## Task instructions:
Lines of the records that hold the word "Akropolis" are to be counted; give the number and nothing more.

## Data:
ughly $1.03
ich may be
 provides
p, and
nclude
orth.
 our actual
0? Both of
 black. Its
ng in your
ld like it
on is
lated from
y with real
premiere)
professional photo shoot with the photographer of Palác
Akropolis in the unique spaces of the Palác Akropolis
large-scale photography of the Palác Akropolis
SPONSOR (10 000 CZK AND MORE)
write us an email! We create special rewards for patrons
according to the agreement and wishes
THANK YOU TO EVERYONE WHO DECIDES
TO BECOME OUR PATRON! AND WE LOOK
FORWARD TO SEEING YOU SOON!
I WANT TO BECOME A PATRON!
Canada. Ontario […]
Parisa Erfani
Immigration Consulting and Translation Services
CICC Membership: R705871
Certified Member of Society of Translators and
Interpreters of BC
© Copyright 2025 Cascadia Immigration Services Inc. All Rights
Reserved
--
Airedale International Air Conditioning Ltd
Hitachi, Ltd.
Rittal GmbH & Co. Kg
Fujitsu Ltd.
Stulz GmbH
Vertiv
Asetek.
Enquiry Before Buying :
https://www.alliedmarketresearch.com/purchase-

## Result below:
2